For a movie like Little Joe, it’s a little hard to fully describe the intriguing nature of its premise, and that’s actually a compliment. Written and directed by Jessica Hausner, it is quite a fascinating film that makes you think about its themes and messages after you leave the theatre. While the premise does sound pretty simple, it’s actually layered and filled with lots of depth. After having its Quebec premiere at the Festival du Nouveau Cinéma, it will certainly be recognized as a feature that finds a great balance between aesthetics and eerie drama.
It stars Emily Beecham in the lead role of Alice, a plant geneticist, who is too busy with her work to spend enough time with her teenage son named Joe (Kit Connor). She is focused on creating a new species of genetically modified plants that also contain euphoric properties. However, they eventually start developing some side effects by drastically changing the humans’ personality and developing their caring nature towards these plants. One day when Alice brings one of her inventions home and names it “Little Joe” after her son, she starts to realize that Joe is changing as well after sniffing it, which will change their lives forever.
Beecham gives such a marvellous performance, which shows that she’s perfectly able to carry the film on her own. She adds lots of depth to her character, and you completely understand where she’s coming from. Her relationship with her son is also one of the highlights of the movie, and it becomes more compelling as the story goes on. Ben Whishaw is also really good as a supporting actor, and he has great chemistry with Beecham whenever they’re on screen together. However, Kerry Fox is the one who stands out as you understand the struggle she’s going through in her life.

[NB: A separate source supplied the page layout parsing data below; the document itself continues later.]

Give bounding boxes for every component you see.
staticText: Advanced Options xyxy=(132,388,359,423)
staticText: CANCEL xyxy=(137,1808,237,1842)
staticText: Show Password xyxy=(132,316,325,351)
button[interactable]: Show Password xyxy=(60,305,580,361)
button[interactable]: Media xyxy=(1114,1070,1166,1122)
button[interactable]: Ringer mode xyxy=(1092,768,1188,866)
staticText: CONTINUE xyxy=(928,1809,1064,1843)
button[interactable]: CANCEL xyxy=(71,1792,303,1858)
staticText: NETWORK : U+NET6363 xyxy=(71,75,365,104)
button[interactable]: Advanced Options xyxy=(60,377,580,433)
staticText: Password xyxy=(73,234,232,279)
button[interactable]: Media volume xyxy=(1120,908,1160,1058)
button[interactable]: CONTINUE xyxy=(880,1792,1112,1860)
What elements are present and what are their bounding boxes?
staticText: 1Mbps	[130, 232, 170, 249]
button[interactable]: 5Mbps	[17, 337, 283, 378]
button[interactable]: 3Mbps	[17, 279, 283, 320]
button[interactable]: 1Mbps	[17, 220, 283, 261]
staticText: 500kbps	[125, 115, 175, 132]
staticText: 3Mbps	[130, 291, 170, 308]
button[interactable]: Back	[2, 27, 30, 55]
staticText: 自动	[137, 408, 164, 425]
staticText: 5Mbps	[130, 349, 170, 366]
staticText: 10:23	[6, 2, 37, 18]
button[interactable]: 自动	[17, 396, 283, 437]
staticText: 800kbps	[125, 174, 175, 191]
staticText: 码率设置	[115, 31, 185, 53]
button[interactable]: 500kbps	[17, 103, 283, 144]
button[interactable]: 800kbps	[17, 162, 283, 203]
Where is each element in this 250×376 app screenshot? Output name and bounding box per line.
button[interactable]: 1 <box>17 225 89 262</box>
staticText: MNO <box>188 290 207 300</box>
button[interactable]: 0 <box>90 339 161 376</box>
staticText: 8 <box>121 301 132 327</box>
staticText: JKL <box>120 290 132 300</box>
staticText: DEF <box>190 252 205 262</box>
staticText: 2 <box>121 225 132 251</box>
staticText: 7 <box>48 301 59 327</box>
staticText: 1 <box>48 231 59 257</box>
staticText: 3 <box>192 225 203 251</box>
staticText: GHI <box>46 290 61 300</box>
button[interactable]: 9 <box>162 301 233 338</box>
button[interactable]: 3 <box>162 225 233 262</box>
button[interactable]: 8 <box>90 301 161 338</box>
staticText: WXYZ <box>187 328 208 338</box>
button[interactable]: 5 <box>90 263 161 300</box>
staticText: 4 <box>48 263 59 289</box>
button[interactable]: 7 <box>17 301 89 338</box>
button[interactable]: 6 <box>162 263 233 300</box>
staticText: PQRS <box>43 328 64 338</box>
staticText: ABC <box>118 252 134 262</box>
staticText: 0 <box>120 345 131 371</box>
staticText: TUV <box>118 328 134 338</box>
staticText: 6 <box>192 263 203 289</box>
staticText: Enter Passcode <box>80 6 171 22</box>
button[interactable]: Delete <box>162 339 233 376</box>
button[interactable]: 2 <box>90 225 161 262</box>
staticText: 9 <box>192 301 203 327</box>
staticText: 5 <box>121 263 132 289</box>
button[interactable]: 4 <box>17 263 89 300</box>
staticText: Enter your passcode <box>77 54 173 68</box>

What really draws you in the movie is the wonderful cinematography with the help of its intriguing camera movements and framing. The cinematographer Martin Gschlacht is quite remarkable when it comes to finding the right shots on properly showcasing Hausner’s marvelous storytelling in front of the camera. The visuals are absolutely stunning and the film changes its colour palette from scene to scene to increase the intensity and drama of both the premise and the characters.
Even the musical score is quite impressive, which definitely adds to the unsettling tone that the filmmakers set up from the beginning. The only thing is that Little Joe is a slow burn, which moviegoers will either love or hate. The director is clearly asking the audience to pay attention to each detail on screen in order to be deeply invested in the important messages that Hausner is trying to convey. Some scenes admittedly don’t feel like they add anything crucial to the story, which would have helped the narrative to be a lot more focused.
In the end, Little Joe is another stunning feature from Jessica Hausner. The whole cast and crew should be commended for making one of the most fascinating films of 2019. While the slow pacing might compromise the movie sometimes, it’s still worth seeing for its fantastic visuals, cinematography, and acting performances! This film will keep you thinking for a very long time.